- _Instructions to follow_
Search the data for the string "code" and copy each line where it turns up.

- _Data in this exercise_
┌──
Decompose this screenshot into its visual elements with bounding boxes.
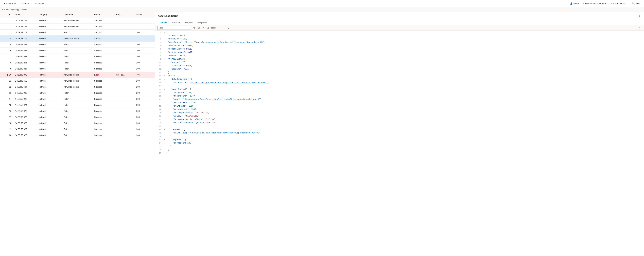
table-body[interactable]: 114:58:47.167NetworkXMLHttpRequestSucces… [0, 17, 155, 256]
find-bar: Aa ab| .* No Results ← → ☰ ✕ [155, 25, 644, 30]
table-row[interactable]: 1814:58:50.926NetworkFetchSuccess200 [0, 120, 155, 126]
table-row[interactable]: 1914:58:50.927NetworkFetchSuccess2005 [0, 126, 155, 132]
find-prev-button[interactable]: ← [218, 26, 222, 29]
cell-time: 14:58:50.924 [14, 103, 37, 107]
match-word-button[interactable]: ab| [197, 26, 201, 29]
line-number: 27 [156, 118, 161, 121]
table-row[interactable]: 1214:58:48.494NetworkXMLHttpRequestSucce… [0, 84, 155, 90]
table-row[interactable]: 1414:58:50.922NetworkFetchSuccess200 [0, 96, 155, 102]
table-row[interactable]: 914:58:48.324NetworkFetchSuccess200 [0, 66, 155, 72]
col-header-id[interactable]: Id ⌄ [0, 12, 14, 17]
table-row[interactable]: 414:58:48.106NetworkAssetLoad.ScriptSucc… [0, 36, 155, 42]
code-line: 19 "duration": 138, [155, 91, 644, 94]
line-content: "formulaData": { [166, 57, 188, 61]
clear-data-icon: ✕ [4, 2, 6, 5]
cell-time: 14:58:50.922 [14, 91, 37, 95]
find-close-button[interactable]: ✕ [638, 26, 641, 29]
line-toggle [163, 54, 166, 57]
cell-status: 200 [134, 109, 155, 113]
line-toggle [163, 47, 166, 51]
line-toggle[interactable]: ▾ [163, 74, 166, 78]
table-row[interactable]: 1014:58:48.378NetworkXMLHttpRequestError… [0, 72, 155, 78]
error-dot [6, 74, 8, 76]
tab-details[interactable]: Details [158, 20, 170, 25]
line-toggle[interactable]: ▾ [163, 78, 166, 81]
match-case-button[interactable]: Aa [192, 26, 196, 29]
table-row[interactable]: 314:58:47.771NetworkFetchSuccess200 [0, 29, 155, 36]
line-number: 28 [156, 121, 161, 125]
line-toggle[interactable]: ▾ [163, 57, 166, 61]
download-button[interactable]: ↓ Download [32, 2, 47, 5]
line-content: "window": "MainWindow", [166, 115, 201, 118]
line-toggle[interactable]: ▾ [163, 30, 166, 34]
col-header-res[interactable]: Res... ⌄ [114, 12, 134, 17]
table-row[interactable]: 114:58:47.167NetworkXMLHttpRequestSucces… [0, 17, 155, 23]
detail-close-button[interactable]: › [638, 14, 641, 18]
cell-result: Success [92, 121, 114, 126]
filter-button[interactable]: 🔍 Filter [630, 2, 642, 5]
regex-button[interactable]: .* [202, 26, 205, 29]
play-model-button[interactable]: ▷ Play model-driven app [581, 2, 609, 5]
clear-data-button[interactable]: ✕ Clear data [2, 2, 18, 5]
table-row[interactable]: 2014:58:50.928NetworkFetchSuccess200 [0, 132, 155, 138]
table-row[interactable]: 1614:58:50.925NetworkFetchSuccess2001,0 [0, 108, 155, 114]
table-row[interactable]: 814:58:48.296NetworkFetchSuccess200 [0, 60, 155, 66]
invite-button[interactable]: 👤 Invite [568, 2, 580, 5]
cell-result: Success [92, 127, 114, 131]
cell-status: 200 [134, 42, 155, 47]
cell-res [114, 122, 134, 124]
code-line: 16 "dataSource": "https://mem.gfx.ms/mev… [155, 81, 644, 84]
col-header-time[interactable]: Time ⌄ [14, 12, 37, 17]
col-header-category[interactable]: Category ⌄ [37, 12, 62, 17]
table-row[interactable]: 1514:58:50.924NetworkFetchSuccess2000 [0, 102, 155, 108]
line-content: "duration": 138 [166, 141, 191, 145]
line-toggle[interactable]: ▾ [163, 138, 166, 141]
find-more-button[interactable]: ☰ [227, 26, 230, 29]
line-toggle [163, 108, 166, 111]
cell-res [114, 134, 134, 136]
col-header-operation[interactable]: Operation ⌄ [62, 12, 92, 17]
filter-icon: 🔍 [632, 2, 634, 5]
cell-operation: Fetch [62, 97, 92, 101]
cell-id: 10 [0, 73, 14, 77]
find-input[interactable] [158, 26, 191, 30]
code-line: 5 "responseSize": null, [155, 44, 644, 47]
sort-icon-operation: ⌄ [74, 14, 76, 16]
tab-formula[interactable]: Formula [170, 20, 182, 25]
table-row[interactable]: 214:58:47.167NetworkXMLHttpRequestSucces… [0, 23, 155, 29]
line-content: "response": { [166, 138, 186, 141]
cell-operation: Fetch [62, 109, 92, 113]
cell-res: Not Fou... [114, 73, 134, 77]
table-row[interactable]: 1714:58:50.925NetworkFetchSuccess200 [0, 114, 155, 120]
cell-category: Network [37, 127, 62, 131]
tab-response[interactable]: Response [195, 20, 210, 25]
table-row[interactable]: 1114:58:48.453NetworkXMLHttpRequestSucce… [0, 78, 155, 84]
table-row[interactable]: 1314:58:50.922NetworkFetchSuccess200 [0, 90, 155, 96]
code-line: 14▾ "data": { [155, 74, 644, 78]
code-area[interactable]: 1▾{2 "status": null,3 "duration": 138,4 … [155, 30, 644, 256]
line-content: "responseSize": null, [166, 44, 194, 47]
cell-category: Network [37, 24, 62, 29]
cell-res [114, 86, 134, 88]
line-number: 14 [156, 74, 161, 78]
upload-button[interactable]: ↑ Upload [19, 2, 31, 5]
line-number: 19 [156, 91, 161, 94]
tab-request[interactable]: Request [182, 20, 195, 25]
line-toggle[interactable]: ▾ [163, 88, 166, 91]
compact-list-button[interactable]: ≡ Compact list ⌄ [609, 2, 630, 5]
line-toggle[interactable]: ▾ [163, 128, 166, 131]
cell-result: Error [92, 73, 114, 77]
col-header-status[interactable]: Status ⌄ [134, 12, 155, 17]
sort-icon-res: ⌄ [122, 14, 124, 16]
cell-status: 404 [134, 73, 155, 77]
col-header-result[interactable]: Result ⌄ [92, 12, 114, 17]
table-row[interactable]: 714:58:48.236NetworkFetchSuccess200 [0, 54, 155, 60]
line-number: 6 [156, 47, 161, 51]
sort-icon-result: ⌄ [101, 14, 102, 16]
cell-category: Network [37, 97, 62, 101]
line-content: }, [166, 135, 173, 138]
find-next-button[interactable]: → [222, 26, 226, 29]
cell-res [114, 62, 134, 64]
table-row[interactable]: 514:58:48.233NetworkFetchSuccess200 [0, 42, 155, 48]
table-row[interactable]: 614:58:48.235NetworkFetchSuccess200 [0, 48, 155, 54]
└──
┌──
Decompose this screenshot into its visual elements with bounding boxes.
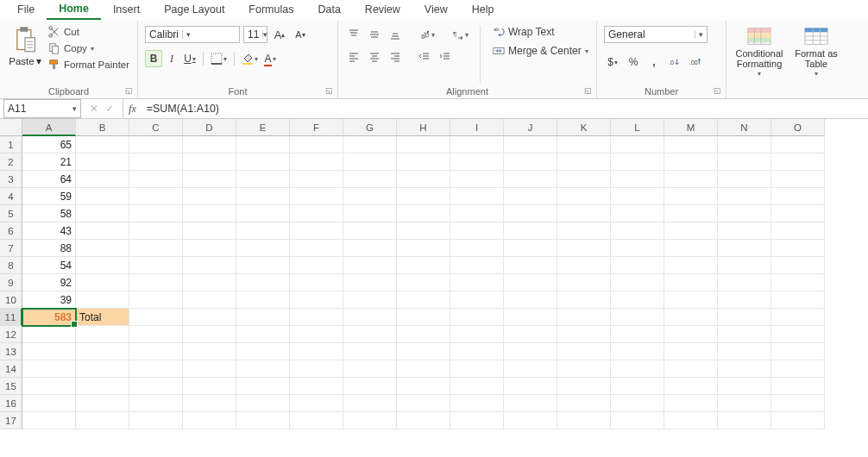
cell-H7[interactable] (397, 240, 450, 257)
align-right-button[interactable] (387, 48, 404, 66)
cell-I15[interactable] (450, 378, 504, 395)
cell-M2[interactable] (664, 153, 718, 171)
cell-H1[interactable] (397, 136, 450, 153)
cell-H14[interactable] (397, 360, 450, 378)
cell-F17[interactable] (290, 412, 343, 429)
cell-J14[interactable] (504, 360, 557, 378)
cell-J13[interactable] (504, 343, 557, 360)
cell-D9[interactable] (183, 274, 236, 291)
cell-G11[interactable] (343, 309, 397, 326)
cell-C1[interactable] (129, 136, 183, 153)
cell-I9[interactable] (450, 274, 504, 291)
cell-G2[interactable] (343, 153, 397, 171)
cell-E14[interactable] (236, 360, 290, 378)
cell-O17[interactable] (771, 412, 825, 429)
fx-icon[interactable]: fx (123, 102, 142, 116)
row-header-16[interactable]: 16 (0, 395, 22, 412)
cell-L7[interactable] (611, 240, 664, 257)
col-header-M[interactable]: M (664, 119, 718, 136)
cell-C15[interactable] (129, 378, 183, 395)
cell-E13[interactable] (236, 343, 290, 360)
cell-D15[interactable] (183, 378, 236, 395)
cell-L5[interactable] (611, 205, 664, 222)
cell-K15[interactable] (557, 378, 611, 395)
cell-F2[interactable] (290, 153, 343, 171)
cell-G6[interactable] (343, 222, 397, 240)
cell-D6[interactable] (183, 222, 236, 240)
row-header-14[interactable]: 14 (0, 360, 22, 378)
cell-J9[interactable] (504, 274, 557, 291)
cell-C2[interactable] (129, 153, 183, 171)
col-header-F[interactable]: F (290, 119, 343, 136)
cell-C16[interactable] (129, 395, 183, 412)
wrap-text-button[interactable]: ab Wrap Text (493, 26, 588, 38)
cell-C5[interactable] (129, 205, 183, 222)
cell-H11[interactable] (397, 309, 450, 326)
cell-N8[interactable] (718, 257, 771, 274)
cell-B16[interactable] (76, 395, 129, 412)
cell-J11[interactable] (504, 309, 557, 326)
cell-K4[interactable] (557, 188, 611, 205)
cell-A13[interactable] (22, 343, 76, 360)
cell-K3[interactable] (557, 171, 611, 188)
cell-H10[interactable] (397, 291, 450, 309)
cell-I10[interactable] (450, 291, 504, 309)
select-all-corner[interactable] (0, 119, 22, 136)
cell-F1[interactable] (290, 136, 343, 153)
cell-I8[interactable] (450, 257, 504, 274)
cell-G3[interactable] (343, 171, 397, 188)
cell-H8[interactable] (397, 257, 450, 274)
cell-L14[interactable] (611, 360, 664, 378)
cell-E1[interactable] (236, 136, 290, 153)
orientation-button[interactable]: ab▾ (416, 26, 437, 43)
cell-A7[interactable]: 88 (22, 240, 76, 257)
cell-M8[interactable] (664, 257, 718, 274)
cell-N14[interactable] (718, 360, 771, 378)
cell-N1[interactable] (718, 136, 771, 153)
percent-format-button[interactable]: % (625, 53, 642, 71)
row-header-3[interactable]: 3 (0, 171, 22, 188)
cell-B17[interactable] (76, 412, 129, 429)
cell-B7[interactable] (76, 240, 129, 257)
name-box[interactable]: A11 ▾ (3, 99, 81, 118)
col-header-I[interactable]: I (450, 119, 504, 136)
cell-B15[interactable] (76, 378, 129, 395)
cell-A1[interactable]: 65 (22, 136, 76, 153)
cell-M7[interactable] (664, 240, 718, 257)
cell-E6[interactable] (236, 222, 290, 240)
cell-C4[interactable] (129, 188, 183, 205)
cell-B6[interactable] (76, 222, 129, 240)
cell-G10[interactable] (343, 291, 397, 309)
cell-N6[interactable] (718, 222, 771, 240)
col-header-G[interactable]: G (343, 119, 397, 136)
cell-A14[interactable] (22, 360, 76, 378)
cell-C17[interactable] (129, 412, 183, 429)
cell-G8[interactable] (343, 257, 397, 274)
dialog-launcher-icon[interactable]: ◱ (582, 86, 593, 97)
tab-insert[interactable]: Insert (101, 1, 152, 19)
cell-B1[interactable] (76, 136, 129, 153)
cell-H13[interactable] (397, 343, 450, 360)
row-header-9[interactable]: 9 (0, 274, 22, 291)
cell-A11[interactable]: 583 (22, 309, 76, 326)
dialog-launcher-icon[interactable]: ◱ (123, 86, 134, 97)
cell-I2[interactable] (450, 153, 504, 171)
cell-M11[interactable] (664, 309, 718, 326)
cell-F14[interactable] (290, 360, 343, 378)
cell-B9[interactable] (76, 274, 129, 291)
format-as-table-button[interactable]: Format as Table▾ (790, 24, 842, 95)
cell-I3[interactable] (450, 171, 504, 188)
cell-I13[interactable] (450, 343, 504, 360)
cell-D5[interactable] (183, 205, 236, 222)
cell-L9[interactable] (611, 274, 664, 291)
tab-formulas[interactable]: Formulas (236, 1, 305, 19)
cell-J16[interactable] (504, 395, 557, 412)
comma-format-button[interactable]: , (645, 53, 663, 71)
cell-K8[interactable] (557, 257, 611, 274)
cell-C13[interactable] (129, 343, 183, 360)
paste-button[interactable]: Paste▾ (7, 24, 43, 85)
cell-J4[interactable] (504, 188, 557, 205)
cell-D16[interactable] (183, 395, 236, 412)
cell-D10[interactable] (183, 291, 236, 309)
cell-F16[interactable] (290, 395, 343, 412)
└──
┌──
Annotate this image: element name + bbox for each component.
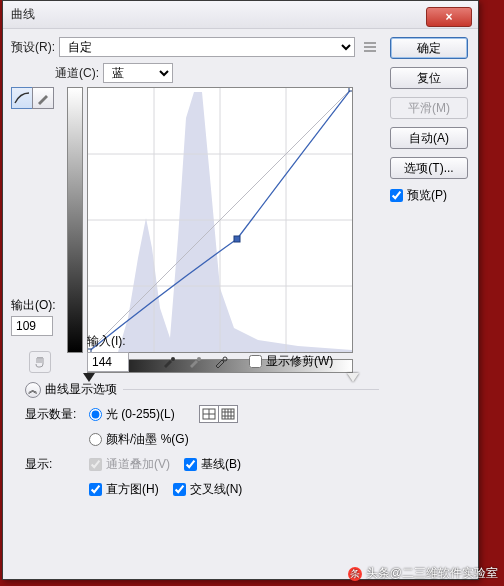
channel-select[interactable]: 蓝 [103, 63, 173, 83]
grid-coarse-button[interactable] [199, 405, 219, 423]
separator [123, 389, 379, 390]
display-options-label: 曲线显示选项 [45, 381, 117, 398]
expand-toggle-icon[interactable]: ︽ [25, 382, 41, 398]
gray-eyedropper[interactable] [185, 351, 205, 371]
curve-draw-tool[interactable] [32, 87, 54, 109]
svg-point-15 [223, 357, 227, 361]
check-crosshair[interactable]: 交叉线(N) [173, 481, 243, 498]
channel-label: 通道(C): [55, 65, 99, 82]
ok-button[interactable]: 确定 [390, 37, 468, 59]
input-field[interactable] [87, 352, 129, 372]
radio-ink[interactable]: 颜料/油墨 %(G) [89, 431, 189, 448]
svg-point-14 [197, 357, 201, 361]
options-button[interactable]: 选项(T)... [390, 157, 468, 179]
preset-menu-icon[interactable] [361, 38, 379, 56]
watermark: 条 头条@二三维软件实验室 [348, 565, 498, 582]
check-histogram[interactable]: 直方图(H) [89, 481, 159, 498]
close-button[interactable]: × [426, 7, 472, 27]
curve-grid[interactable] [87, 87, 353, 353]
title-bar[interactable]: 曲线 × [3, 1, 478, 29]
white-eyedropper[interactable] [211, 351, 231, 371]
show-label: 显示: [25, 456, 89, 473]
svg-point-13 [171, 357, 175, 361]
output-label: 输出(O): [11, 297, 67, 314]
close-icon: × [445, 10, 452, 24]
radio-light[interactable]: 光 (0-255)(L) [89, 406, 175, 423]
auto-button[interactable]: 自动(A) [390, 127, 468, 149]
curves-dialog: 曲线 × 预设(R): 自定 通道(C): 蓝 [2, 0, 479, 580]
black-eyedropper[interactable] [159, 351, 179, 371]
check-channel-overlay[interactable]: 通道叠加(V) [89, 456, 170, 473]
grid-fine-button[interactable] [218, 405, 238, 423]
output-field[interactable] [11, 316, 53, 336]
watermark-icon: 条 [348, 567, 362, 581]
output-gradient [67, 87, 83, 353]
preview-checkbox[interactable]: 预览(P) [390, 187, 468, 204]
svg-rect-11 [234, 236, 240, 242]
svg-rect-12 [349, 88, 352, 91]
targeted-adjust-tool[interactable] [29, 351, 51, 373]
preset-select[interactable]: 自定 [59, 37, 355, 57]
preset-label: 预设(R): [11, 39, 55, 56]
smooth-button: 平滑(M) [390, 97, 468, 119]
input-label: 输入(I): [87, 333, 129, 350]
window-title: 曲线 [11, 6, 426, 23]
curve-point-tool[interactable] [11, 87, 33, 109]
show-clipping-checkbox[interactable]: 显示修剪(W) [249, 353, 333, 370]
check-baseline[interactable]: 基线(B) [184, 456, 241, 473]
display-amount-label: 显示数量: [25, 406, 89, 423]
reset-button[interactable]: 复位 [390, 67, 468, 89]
└──
- _Written solution_
code-line: 19 "duration": 138, [155, 91, 644, 94]
code-line: 16 "dataSource": "https://mem.gfx.ms/mev… [155, 81, 644, 84]
code-line: 5 "responseSize": null, [155, 44, 644, 47]
code-line: 14▾ "data": { [155, 74, 644, 78]
code-area[interactable]: 1▾{2 "status": null,3 "duration": 138,4 … [155, 30, 644, 256]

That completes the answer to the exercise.